School of Information Science and Technology, Northwest University, Xi'an, 710127, China.
School of Information Science and Technology, Northwest University, Xi'an, 710127, China.
J Biomed Inform. 2022 Nov;135:104192. doi: 10.1016/j.jbi.2022.104192. Epub 2022 Sep 3.

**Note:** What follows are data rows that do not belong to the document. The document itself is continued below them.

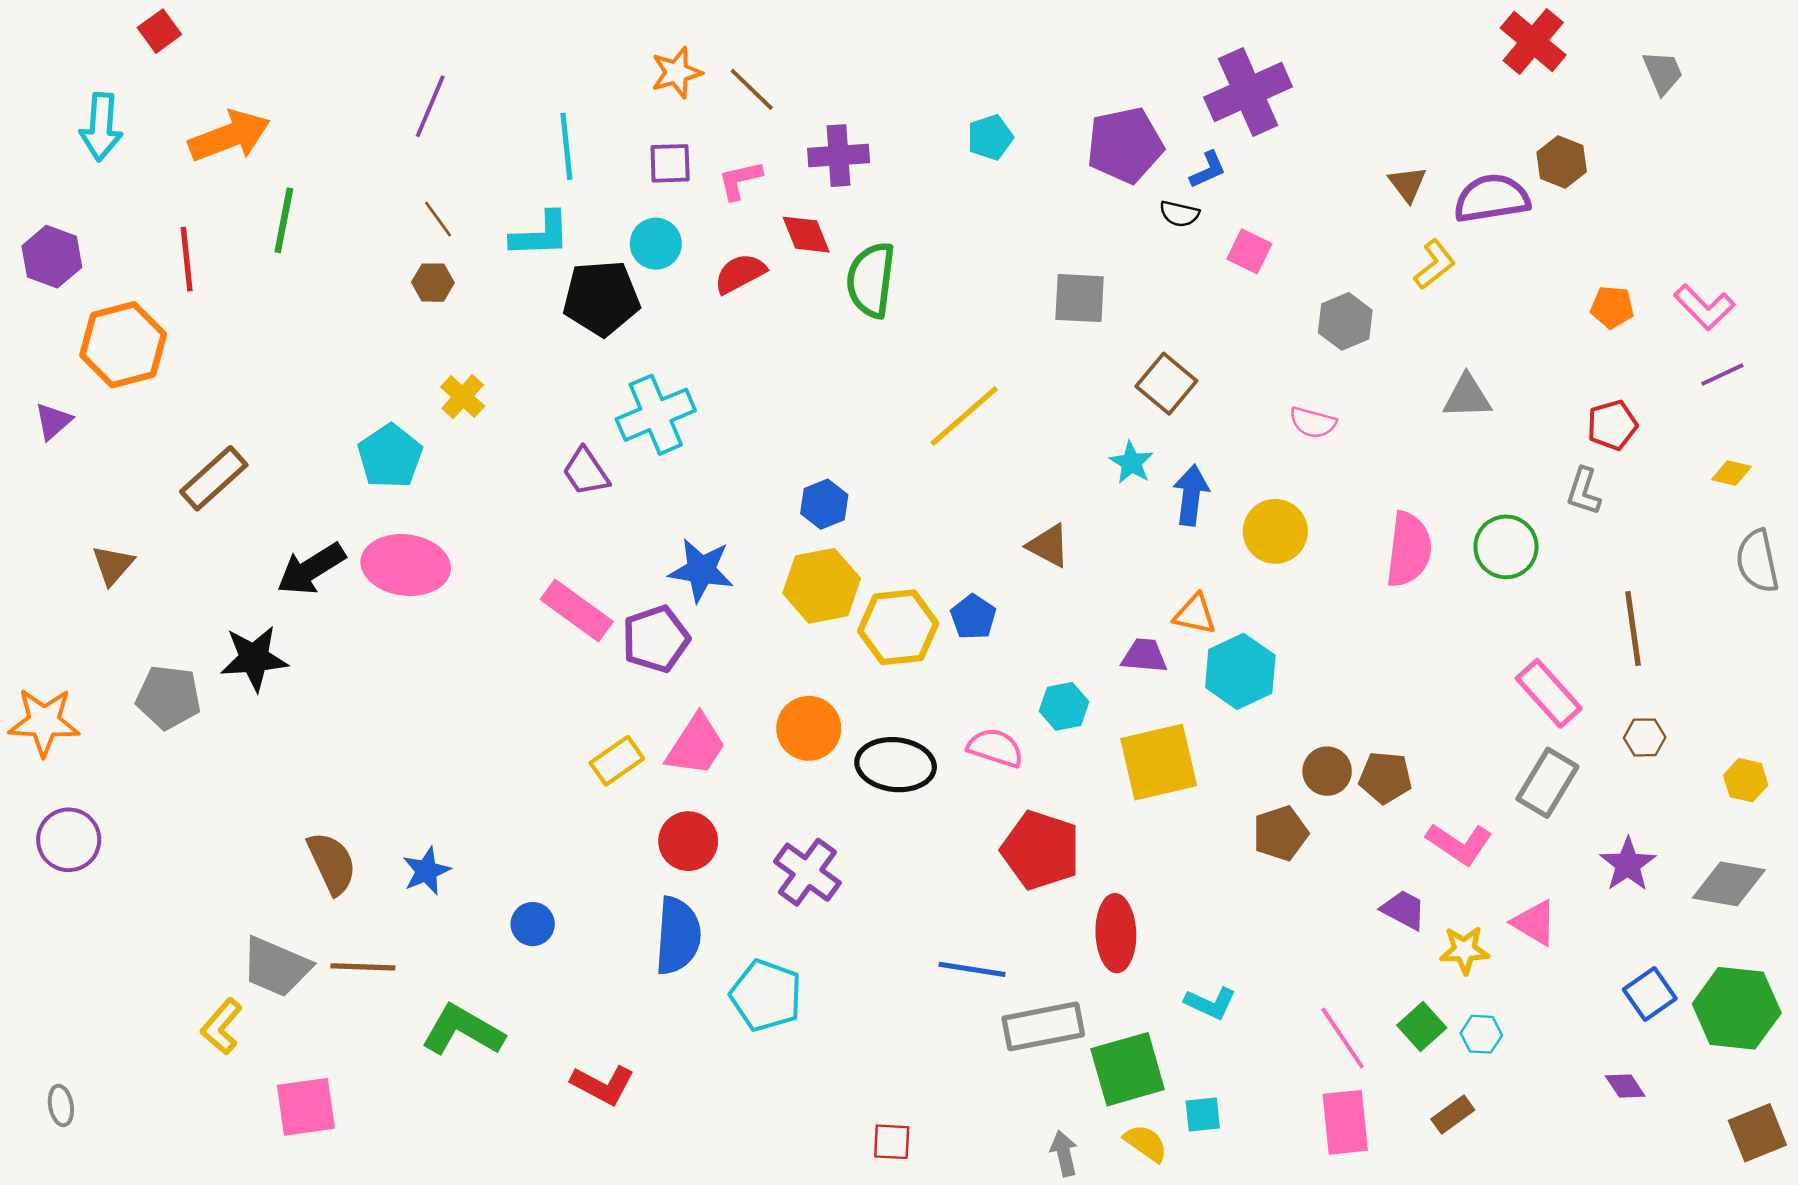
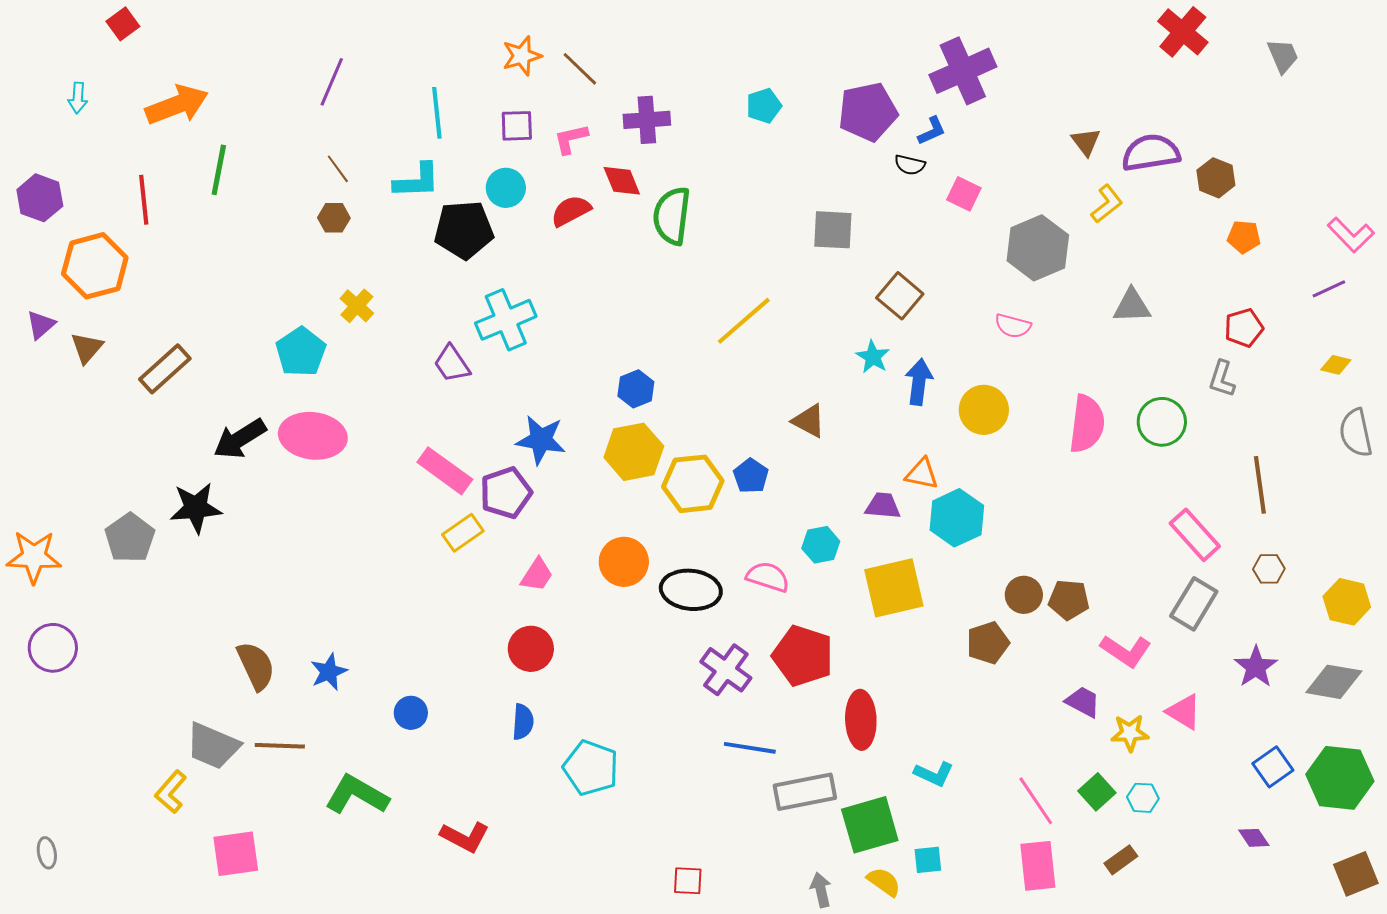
cyan arrow: (101, 127) -> (78, 98), size x0.6
brown hexagon: (1562, 162) -> (1216, 178), moved
pink L-shape: (1704, 307) -> (1351, 235), moved
gray hexagon: (1345, 321) -> (1038, 248), size x1.5
brown triangle: (113, 565) -> (87, 348), moved
gray pentagon: (168, 697) -> (130, 538), turned 30
pink trapezoid: (696, 745) -> (537, 575), size x0.7
yellow rectangle: (617, 761) -> (463, 533), moved
yellow hexagon: (1746, 780) -> (1347, 602), size x1.4
purple cross: (807, 872) -> (726, 670), moved
blue semicircle: (678, 936) -> (523, 722), size x0.6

The extraction of drug-drug interactions (DDIs) is an important task in the field of biomedical research, which can reduce unexpected health risks during patient treatment. Previous work indicates that methods using external drug information have a much higher performance than those methods not using it. However, the use of external drug information is time-consuming and resource-costly. In this work, we propose a novel method for extracting DDIs which does not use external drug information, but still achieves comparable performance. First, we no longer convert the drug name to standard tokens such as DRUG0, the method commonly used in previous research. Instead, full drug names with drug entity marking are input to BioBERT, allowing us to enhance the selected drug entity pair. Second, we adopt the Key Semantic Sentence approach to emphasize the words closely related to the DDI relation of the selected drug pair. After the above steps, the misclassification of similar instances which are created from the same sentence but corresponding to different pairs of drug entities can be significantly reduced. Then, we employ the Gradient Harmonizing Mechanism (GHM) loss to reduce the weight of mislabeled instances and easy-to-classify instances, both of which can lead to poor performance in DDI extraction. Overall, we demonstrate in this work that it is better not to use drug blinding with BioBERT, and show that GHM performs better than Cross-Entropy loss if the proportion of label noise is less than 30%. The proposed model achieves state-of-the-art results with an F1-score of 84.13% on the DDIExtraction 2013 corpus (a standard English DDI corpus), which fills the performance gap (4%) between methods that rely on and do not rely on external drug information.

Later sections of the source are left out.